### Problem to work on:
Set the pictures aside and write down, exactly as they appear, the lines from the one containing "she aims to help more people to protect their" through the end of the material.
§
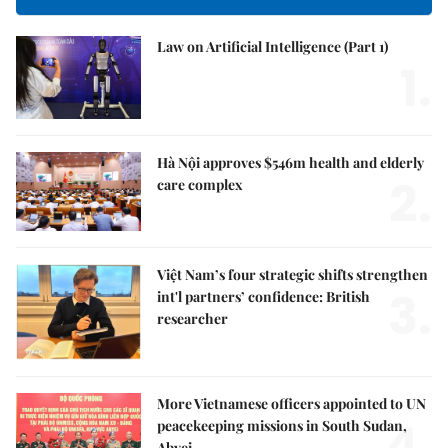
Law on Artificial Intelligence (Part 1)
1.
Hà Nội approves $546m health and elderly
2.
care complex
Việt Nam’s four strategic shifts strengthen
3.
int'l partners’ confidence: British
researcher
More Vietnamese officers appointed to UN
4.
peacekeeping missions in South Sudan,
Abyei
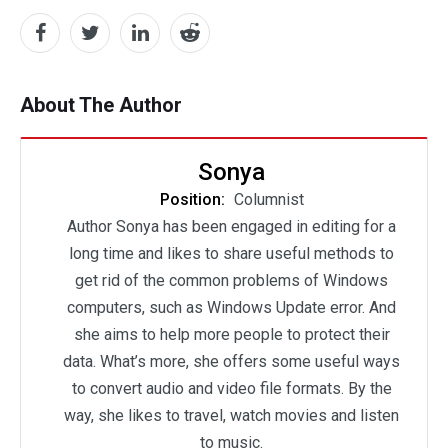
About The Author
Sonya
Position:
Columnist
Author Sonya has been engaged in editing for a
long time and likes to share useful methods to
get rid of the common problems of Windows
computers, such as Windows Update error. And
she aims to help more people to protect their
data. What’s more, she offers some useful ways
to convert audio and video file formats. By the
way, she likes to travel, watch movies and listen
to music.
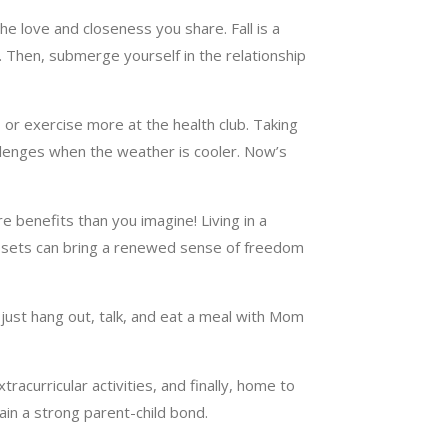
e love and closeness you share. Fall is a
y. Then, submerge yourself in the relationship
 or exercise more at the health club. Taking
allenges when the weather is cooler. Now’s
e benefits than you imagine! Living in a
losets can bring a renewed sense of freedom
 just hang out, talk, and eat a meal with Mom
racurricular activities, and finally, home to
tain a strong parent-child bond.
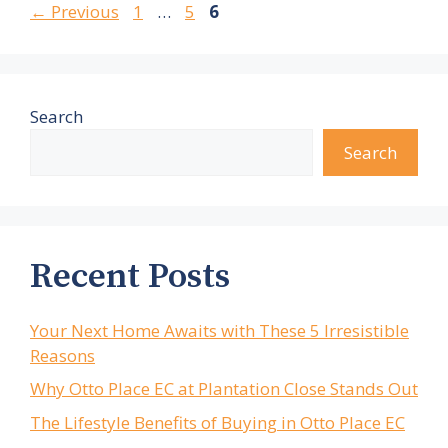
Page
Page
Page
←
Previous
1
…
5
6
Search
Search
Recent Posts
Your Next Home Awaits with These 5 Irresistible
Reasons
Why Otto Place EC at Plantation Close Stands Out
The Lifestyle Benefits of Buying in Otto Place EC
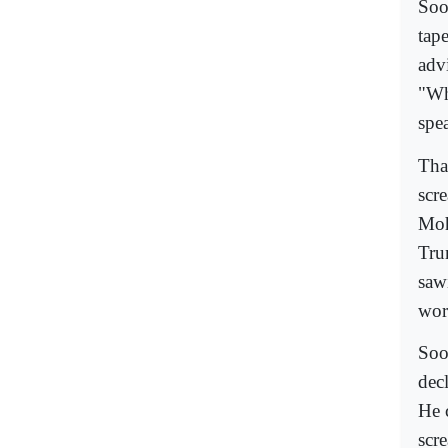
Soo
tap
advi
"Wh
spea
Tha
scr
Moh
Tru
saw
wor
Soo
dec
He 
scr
§
### Exercise result:
she aims to help more people to protect their
data. What’s more, she offers some useful ways
to convert audio and video file formats. By the
way, she likes to travel, watch movies and listen
to music.
e love and closeness you share. Fall is a
y. Then, submerge yourself in the relationship
 or exercise more at the health club. Taking
allenges when the weather is cooler. Now’s
e benefits than you imagine! Living in a
losets can bring a renewed sense of freedom
 just hang out, talk, and eat a meal with Mom
racurricular activities, and finally, home to
tain a strong parent-child bond.
Page
Page
Page
←
Previous
1
…
5
6
Search
Search
Recent Posts
Your Next Home Awaits with These 5 Irresistible
Reasons
Why Otto Place EC at Plantation Close Stands Out
The Lifestyle Benefits of Buying in Otto Place EC
Soo
tap
advi
"Wh
spea
Tha
scr
Moh
Tru
saw
wor
Soo
dec
He 
scr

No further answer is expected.